*** EXERCISE INPUT Section Begins ***

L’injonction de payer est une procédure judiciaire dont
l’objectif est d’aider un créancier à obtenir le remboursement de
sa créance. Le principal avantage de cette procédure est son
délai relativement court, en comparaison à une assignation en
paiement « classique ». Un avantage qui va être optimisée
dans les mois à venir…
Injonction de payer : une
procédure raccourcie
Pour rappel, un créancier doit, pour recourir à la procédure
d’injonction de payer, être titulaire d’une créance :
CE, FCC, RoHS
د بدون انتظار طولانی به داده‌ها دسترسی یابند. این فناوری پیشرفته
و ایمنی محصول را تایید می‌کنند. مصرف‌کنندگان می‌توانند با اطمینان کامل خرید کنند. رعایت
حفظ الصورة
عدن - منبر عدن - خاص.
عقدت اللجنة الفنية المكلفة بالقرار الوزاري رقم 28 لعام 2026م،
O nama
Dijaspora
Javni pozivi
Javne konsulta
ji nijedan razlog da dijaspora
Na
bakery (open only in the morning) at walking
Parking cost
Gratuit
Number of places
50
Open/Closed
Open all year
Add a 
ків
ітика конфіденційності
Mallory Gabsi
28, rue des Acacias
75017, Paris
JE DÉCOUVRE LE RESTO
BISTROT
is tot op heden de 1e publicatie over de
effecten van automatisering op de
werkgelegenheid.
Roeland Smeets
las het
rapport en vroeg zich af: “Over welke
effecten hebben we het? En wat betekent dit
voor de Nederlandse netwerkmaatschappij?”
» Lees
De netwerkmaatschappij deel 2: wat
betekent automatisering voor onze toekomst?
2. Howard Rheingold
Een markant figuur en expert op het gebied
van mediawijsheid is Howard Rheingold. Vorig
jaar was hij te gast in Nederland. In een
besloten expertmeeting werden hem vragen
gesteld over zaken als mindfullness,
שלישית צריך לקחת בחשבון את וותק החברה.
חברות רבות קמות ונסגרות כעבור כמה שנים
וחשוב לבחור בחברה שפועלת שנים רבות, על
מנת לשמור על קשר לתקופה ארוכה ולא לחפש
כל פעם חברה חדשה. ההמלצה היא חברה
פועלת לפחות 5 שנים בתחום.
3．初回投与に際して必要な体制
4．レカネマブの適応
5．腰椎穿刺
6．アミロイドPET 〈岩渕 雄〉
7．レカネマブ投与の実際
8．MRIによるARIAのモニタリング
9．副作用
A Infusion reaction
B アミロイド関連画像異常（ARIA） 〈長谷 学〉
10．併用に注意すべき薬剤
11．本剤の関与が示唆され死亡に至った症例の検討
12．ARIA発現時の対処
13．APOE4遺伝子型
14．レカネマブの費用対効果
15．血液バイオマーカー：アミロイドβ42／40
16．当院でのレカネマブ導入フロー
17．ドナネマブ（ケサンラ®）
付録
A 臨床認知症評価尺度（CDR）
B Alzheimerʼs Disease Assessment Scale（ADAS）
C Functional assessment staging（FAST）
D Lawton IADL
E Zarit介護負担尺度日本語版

*** EXERCISE INPUT Section Ends ***

> WHAT TO DO
Search the listing above for the string "créancier". Copy every line that contains it.

> RESULT
l’objectif est d’aider un créancier à obtenir le remboursement de
Pour rappel, un créancier doit, pour recourir à la procédure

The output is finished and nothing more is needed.